**Problem requirements**
Tally the lines below that contain the word "метро". Only the total should be given.

(Data excerpts)
******

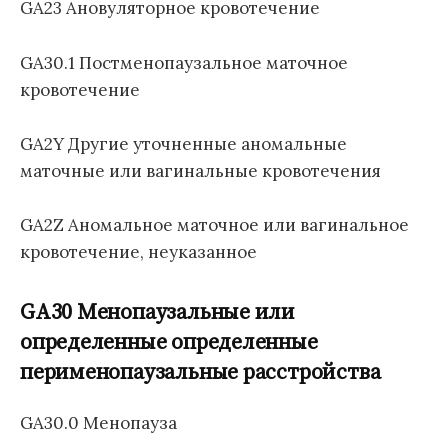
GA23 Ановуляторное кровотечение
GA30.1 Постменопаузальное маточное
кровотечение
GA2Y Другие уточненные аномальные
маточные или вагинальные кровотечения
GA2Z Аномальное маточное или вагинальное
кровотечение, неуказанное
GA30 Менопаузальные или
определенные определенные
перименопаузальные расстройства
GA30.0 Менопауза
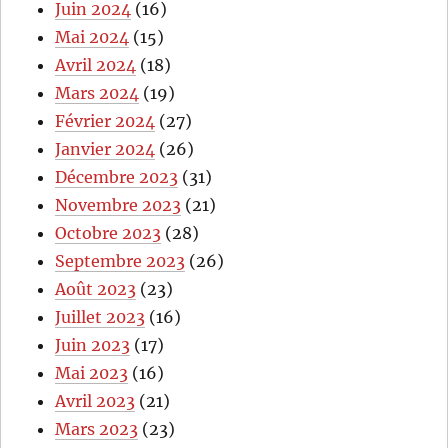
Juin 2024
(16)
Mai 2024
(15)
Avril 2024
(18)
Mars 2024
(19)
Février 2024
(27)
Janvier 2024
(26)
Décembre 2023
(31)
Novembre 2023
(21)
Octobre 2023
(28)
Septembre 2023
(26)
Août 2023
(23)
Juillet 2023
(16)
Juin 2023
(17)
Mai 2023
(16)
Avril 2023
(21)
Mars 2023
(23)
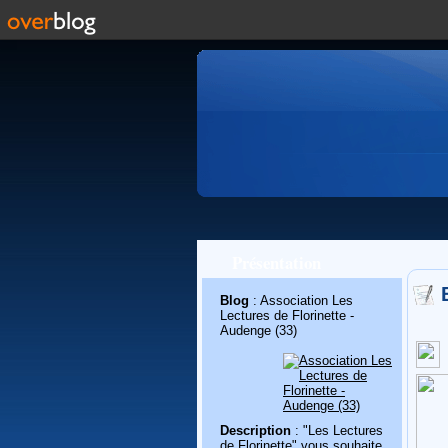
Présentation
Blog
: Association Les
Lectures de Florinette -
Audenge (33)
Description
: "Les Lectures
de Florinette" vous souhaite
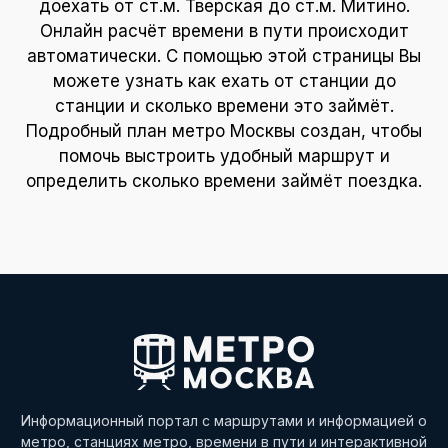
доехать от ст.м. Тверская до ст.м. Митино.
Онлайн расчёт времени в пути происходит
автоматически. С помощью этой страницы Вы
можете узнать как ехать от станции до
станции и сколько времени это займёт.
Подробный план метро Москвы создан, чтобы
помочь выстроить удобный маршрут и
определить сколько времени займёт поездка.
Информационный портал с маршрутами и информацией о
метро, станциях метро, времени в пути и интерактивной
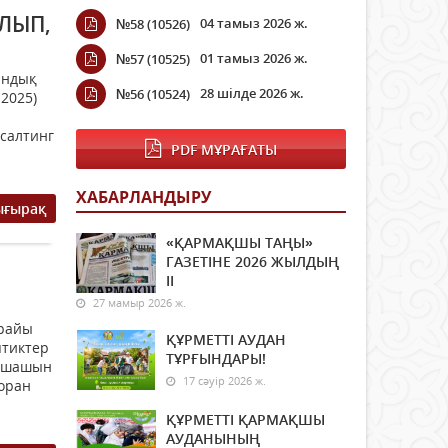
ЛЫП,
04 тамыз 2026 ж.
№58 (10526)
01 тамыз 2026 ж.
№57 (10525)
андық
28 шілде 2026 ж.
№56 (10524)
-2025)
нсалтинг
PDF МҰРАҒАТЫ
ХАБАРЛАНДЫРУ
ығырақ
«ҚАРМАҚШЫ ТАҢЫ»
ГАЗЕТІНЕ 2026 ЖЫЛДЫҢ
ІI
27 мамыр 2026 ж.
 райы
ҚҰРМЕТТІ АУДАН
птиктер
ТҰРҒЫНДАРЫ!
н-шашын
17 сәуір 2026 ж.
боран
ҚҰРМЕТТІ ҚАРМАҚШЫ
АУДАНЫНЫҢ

******

**Your response**
2